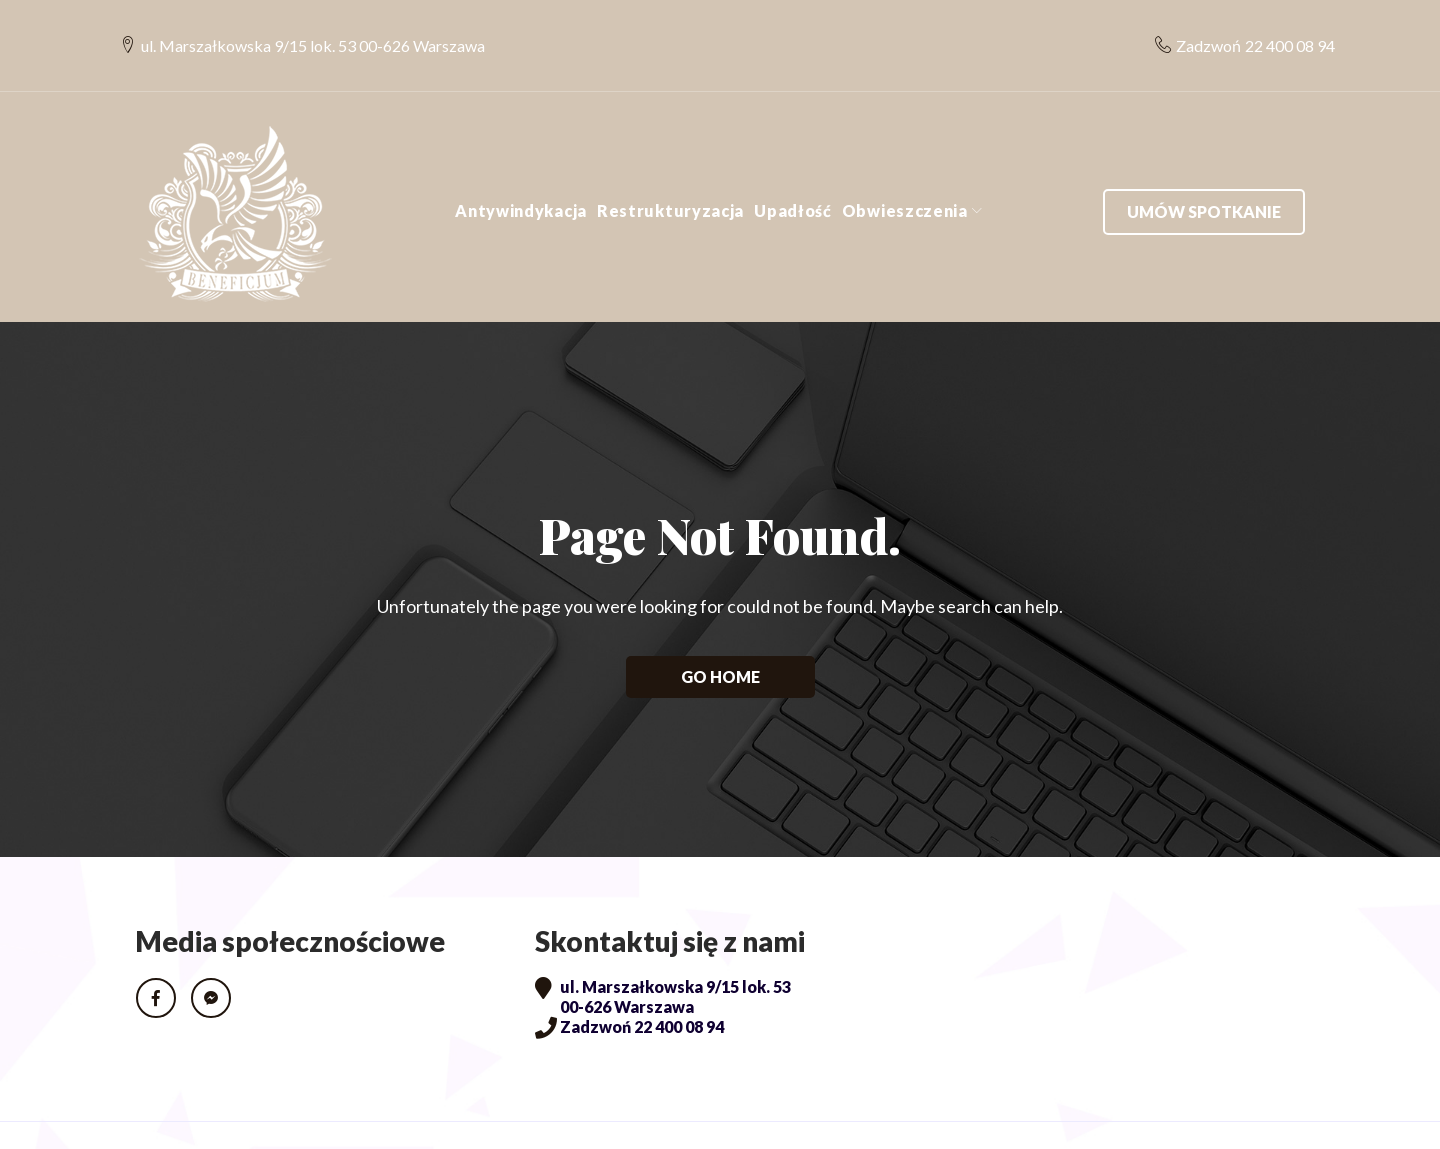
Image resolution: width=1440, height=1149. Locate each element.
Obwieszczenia (905, 171)
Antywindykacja (521, 171)
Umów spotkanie (1204, 171)
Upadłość (793, 171)
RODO (164, 1115)
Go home (720, 636)
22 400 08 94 (1275, 25)
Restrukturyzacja (670, 171)
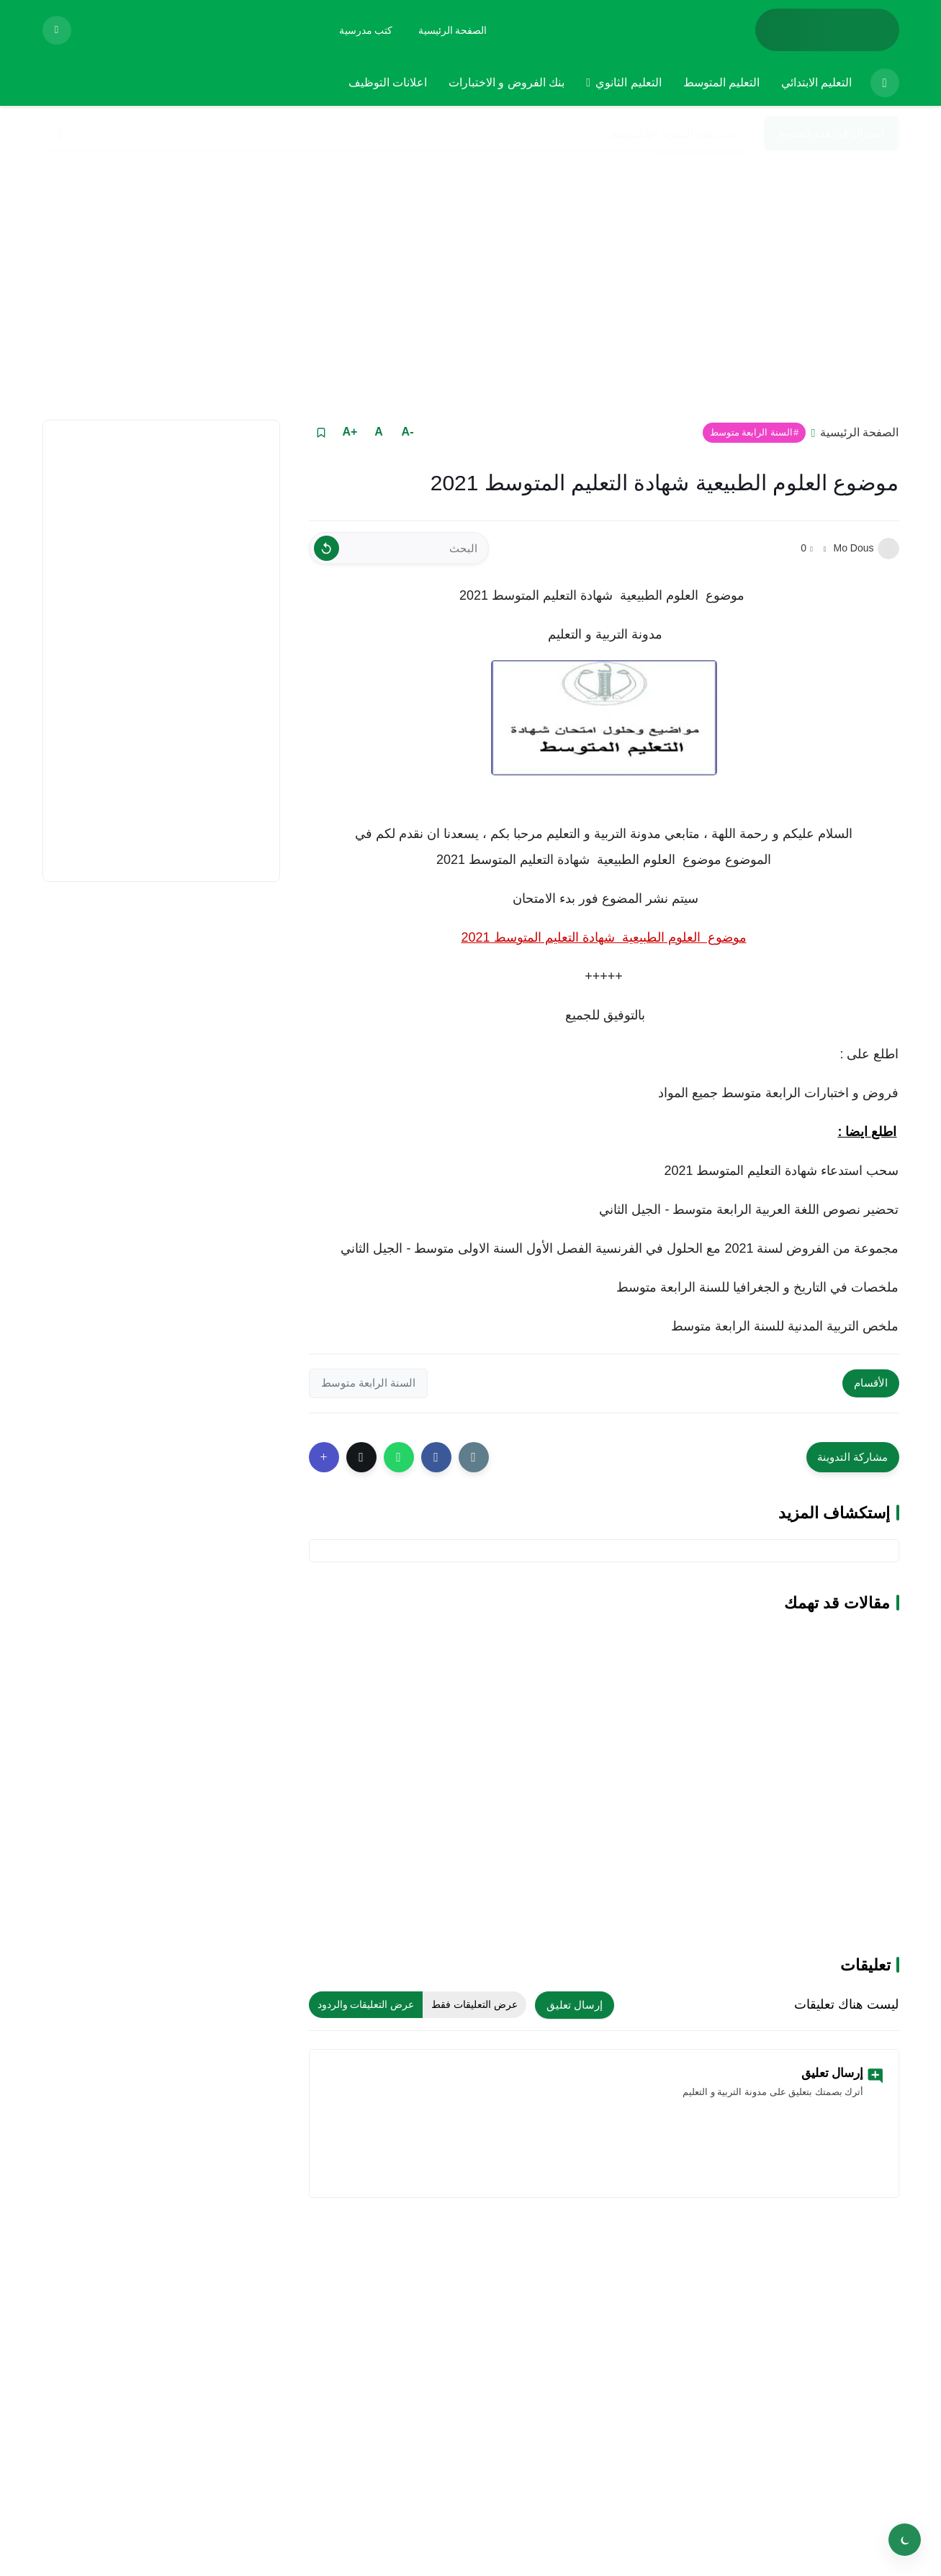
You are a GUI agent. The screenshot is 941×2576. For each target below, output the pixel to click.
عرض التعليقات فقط (474, 2004)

**Aim of the exercise**
Where a line above holds the string "each", show that line.

**Answer for this exercise**
Image resolution: width=1440, height=1149. Locate each element.
You are a GUI agent. The screenshot is 941×2576. For each target below, output the pixel to click.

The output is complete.